Thanks for your help.


----------



## Hutchie91 (Sep 16, 2011)

no problem , i think people use cement to harden it, but also give the look of a natural background, i would go with what that video shows, you can see how good it looks


----------



## Lu Lizard (Jul 24, 2011)

Thanks for your input Kris.
I've seen some of ch4dg's pics on here before and was awe struck. They are very cool - he certainly has a talent. 

Think I'll perevere and have another try before the end of the hols. Not sure my Ts will appreciate a transformers theme though!


----------



## PeterUK (Jun 21, 2008)

Have you thought of using a cardboard box the same size as the exo and then once the foam has expanded and hardend, attacking it with a craft knife and some sand paper to get the shapes that you want ? Once the foam is finished, you can then put it into theexo.

PS. Screwfix sell really cheap expanding foam (£5-£6 ?) Which would be ideal to practice eith.


----------



## Lu Lizard (Jul 24, 2011)

The expanding foam was only £3.99 for a 825ml Polycell from a local 'cheapy' shop so wasn't the end of the world. 
I should have sprayed it in a box, as you mentioned, and then cut it to size, but instead I butchered a box to fit the exo first, which was then not very sturdy and consequently the foam pushed out the sides so they weren't at right angles - this was why it ended in the bin.
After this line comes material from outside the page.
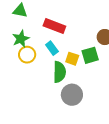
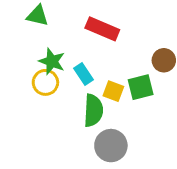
red rectangle: (54, 26) -> (102, 29), moved
green star: (21, 39) -> (52, 61), moved, turned -30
Once the right angles were lost it was useless as my T would be able to get round the back if it wasn't a flush fit.

You live and learn.


----------



## spidersnake (Dec 1, 2009)

Google 'lizard-landscapes'. The guy on there uses polystyrine (sp) blocks & sheets especially for reptiles & inverts.
He explains step by step what he's doing as he's doing it & they look brilliant. I've got to have a go at the haunted house, the aztec pyramid & the tree stump.
Does anyone know where I would get cheap poly blocks & sheets?


----------



## dinostore (Feb 23, 2011)

PeterUK said:


> PS. Screwfix sell really cheap expanding foam (£5-£6 ?) Which would be ideal to practice eith.


screw-fix was 3.99 for the larger cans of no nonsense expanding foam last week, or £3 if you bought 4 or more.
but for a 30 cubed gorilla glue would be better as it only expands a tiny bit


agreed ch4dg is nuts when it comes to designing poly backgrounds...
this is a nice easy one, where he just covers it in grout and looks amazing (espec the scorp one)
http://www.reptileforums.co.uk/forums/habitat/791601-improved-exo-backgrounds-includes-exo.html


----------



## ch4dg (Jul 24, 2008)

kris74 said:


> ch4dg, he has some quality tutorials
> He's pretty artistic from what I can see and I suspect he's in to painting citadel miniatures and the like.


thanks,
artistic???.....i failed art&design in school, and in college:/

and i dont paint citadel mini's :lol2: nor warhammer, wish i could afford them



dinostore said:


> agreed ch4dg is nuts when it comes to designing poly backgrounds...


thanks.

but as already said- poly...or carve at the expanding foam. 
also gorilla glue is a lot easier to use


----------